Global CH₄ Fluxes Derived from JAXA/GOSAT Lower Tropospheric Partial Column Data and the CTE-CH₄ Atmospheric Inverse Model

Aki Tsuruta, Akihiko Kuze, Kei Shiomi, Fumie Kataoka, Nobuhiro Kikuchi, Tuula Aalto, Leif Backman, Ella Kivimäki, Maria K. Tenkanen, Kathryn McKain, Omaira E. García, Frank Hase, Rigel Kivi, Isamu Morino, Hirofumi Ohyama, David F. Pollard, Mahesh K. Sha, Kimberly Strong, Ralf Sussmann, Yao Te, Voltaire A. Velazco, Mihalis Vrekoussis, Thorsten Warneke, Minqiang Zhou, and Hiroshi Suto

Abstract. Satellite-driven inversions provide valuable information about methane (CH₄) fluxes, but the assimilation of total column-averaged dry-air mole fractions of CH₄ (XCH₄) has been challenging. This study explores, for the first time, the potential of the new lower tropospheric partial column (pXCH₄_LT) GOSAT data, retrieved by the Japan Aerospace Exploration Agency (JAXA), to constrain global and regional CH₄ fluxes. Using the CarbonTracker Europe-CH₄ atmospheric inverse model, we estimated CH₄ fluxes between 2016–2019 by assimilating the JAXA/GOSAT pXCH₄_LT and XCH₄data and surface CH₄ observations, independently of each other. The Northern Hemisphere CH₄ fluxes derived from the JAXA/GOSAT pXCH₄_LT data were similar to the estimates derived from the surface observations, but was underestimated by about 35 Tg CH₄ year^-1 (∼6 % of the global total) using the JAXA/GOSAT XCH₄ data. For the Southern Hemisphere, the estimates from the both GOSAT inversions were about 15–30 Tg CH₄ year^-1 higher than that derived from surface data. The evaluations against independent data from the Atmospheric Tomography Mission aircraft campaign showed good agreement in the lower tropospheric CH₄ from the inversions using the JAXA/GOSAT pXCH₄_LT and surface data. However, the modelled North-South gradients showed significant overestimation in the upper troposphere and stratosphere, possibly due to relatively uniform inter-hemispheric OH distributions that control CH₄ sinks. Overall, we found that the use of the JAXA/GOSAT pXCH₄_LT data shows considerable potential in constraining global and regional CH₄ fluxes, advancing our understanding of the CH₄ budget.
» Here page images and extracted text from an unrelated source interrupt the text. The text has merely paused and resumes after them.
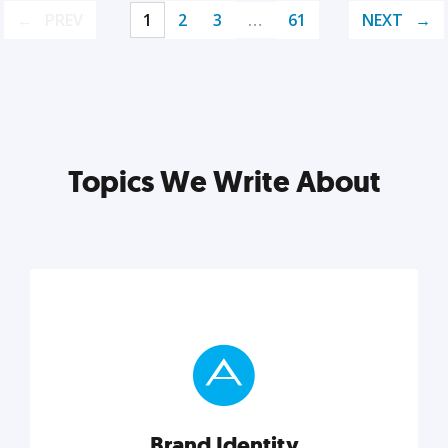
PREV
1
2
3
…
61
NEXT
Topics We Write About
Brand Identity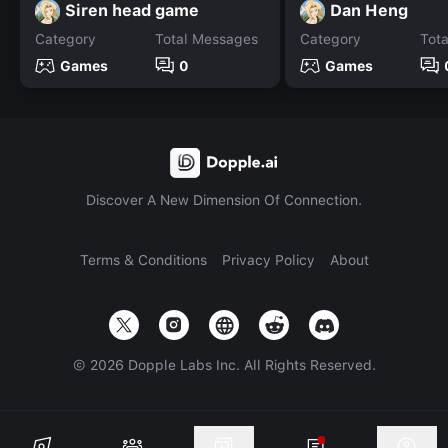
Siren head game
Dan Heng
Category
Total Messages
Category
Tot
Games
0
Games
Discover A New Dimension Of Connection.
Terms & Conditions
Privacy Policy
About
©
2026
Dopple Labs Inc. All Rights Reserved.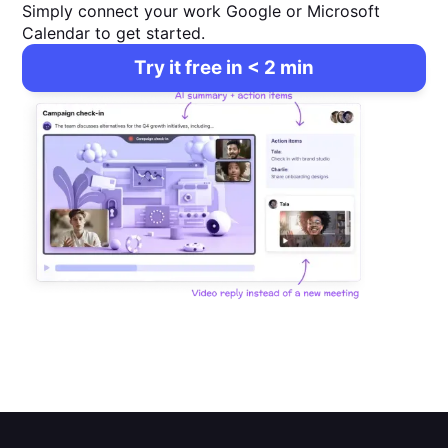
Simply connect your work Google or Microsoft
Calendar to get started.
Try it free in < 2 min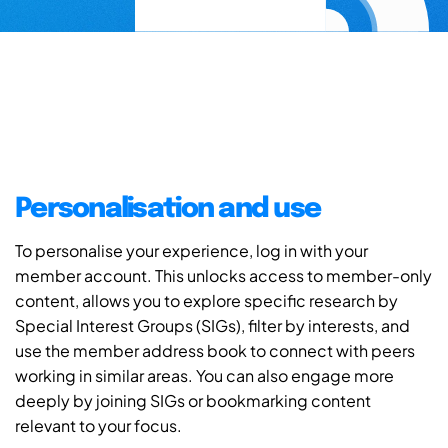
Personalisation and use
To personalise your experience, log in with your
member account. This unlocks access to member-only
content, allows you to explore specific research by
Special Interest Groups (SIGs), filter by interests, and
use the member address book to connect with peers
working in similar areas. You can also engage more
deeply by joining SIGs or bookmarking content
relevant to your focus.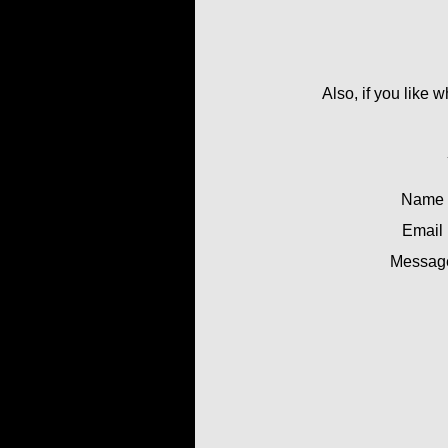
Also, if you like 
Name
Email
Messag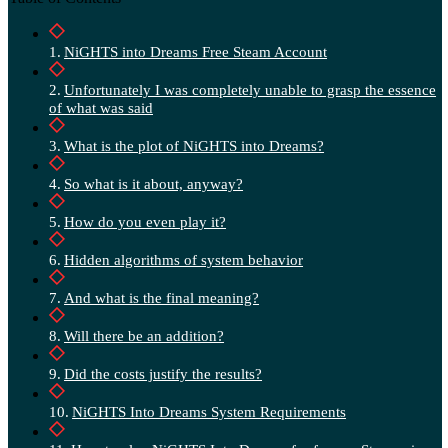
NiGHTS into Dreams Free Steam Account
Unfortunately I was completely unable to grasp the essence
of what was said
What is the plot of NiGHTS into Dreams?
So what is it about, anyway?
How do you even play it?
Hidden algorithms of system behavior
And what is the final meaning?
Will there be an addition?
Did the costs justify the results?
NiGHTS Into Dreams System Requirements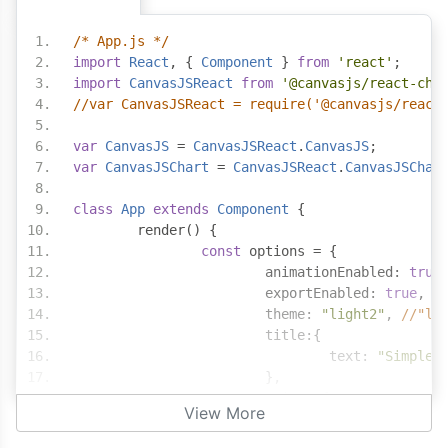
/* App.js */
import
React
,
{
Component
}
from
'react'
;
import
CanvasJSReact
from
'@canvasjs/react-cha
//var CanvasJSReact = require('@canvasjs/react
var
CanvasJS
=
CanvasJSReact
.
CanvasJS
;
var
CanvasJSChart
=
CanvasJSReact
.
CanvasJSChar
class
App
extends
Component
{
	render
()
{
const
 options 
=
{
			animationEnabled
:
true
			exportEnabled
:
true
,
			theme
:
"light2"
,
//"li
			title
:{
				text
:
"Simple 
},
			axisY
:
{
View More
				includeZero
:
t
},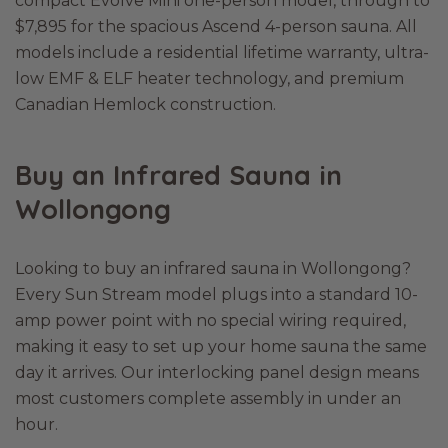
compact Evolve Mini one-person model, through to
$7,895 for the spacious Ascend 4-person sauna. All
models include a residential lifetime warranty, ultra-
low EMF & ELF heater technology, and premium
Canadian Hemlock construction.
Buy an Infrared Sauna in
Wollongong
Looking to buy an infrared sauna in Wollongong?
Every Sun Stream model plugs into a standard 10-
amp power point with no special wiring required,
making it easy to set up your home sauna the same
day it arrives. Our interlocking panel design means
most customers complete assembly in under an
hour.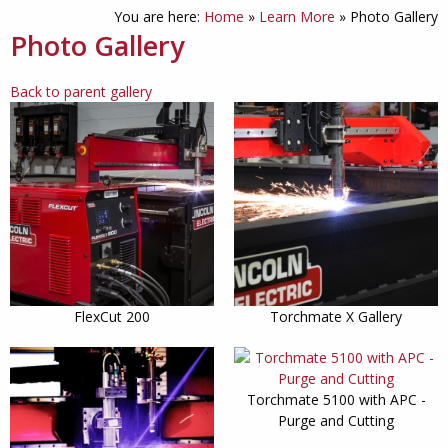
You are here:
Home
»
Learn More
»
Photo Gallery
Photo Gallery
Back to parent gallery
FlexCut 200
Torchmate X Gallery
Torchmate 5100 with APC -
Purge and Cutting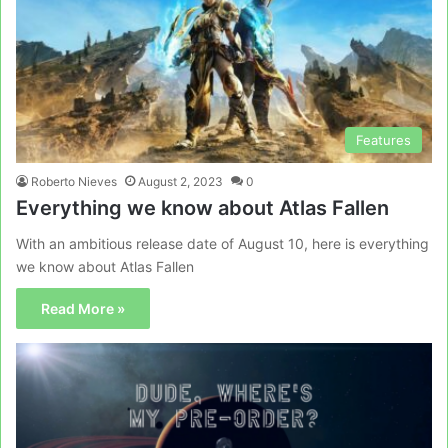
Features
Roberto Nieves
August 2, 2023
0
Everything we know about Atlas Fallen
With an ambitious release date of August 10, here is everything
we know about Atlas Fallen
Read More »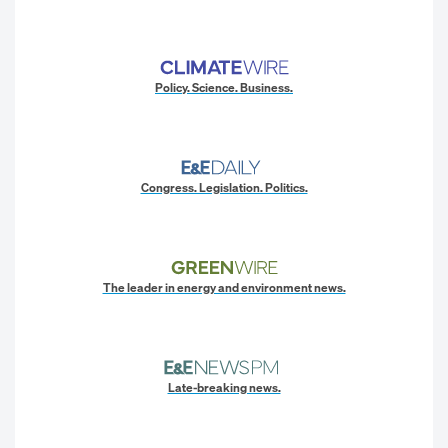
Policy. Science. Business.
Congress. Legislation. Politics.
The leader in energy and environment news.
Late-breaking news.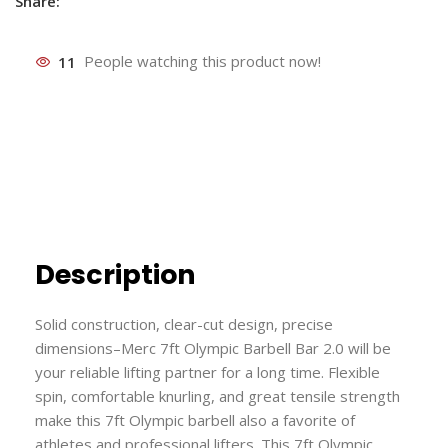
Share:
11
People watching this product now!
Description
Solid construction, clear-cut design, precise
dimensions–Merc 7ft Olympic Barbell Bar 2.0 will be
your reliable lifting partner for a long time. Flexible
spin, comfortable knurling, and great tensile strength
make this 7ft Olympic barbell also a favorite of
athletes and professional lifters. This 7ft Olympic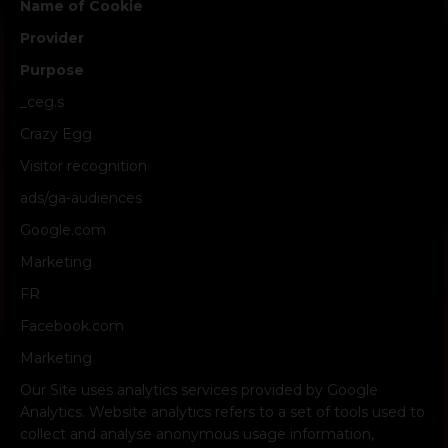
Name of Cookie
Provider
Purpose
_ceg.s
Crazy Egg
Visitor recognition
ads/ga-audiences
Google.com
Marketing
FR
Facebook.com
Marketing
Our Site uses analytics services provided by Google
Analytics. Website analytics refers to a set of tools used to
collect and analyse anonymous usage information,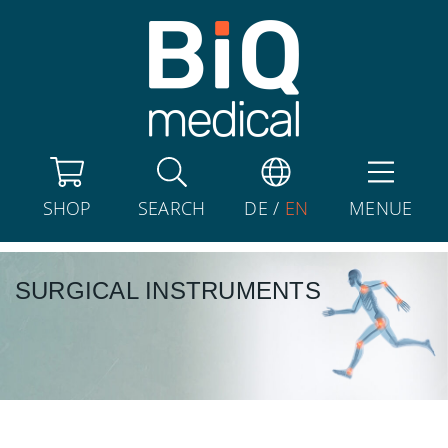
SHOP
SEARCH
DE
/
EN
MENUE
SURGICAL INSTRUMENTS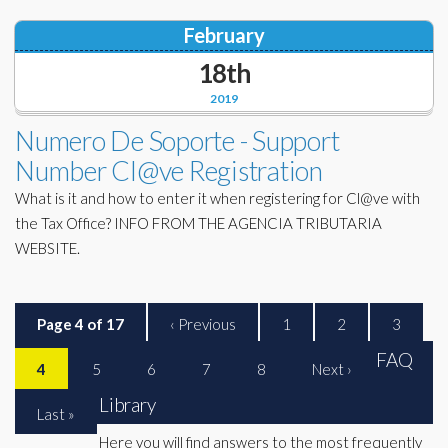
February
18th
2019
Numero De Soporte - Support
Number Cl@ve Registration
What is it and how to enter it when registering for Cl@ve with
the Tax Office? INFO FROM THE AGENCIA TRIBUTARIA
WEBSITE.
Page 4 of 17
‹ Previous
1
2
3
FAQ
4
5
6
7
8
Next ›
Library
Last »
Here you will find answers to the most frequently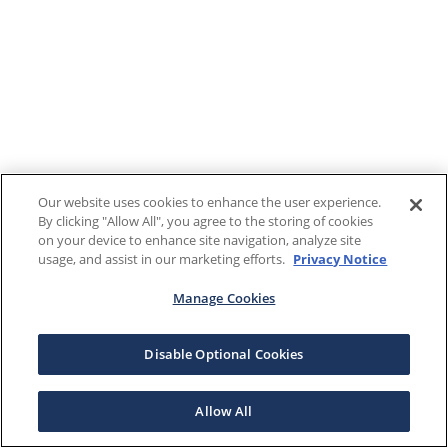
Our website uses cookies to enhance the user experience.
By clicking "Allow All", you agree to the storing of cookies
on your device to enhance site navigation, analyze site
usage, and assist in our marketing efforts.
Privacy Notice
Manage Cookies
Disable Optional Cookies
Allow All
How to cite. Tsuruta, A., Kuze, A., Shiomi, K., Kataoka, F., Kikuchi, N., Aalto, T., Backman, L., Kivimäki, E., Tenkanen, M. K., McKain, K., García, O. E., Hase, F., Kivi, R., Morino, I., Ohyama, H., Pollard, D. F., Sha, M. K., Strong, K., Sussmann, R., Te, Y., Velazco, V. A., Vrekoussis, M., Warneke, T., Zhou, M., and Suto, H.: Global CH₄ Fluxes Derived from JAXA/GOSAT Lower Tropospheric Partial Column Data and the CTE-CH₄ Atmospheric Inverse Model, EGUsphere [preprint], https://doi.org/10.5194/egusphere-2025-159, 2025.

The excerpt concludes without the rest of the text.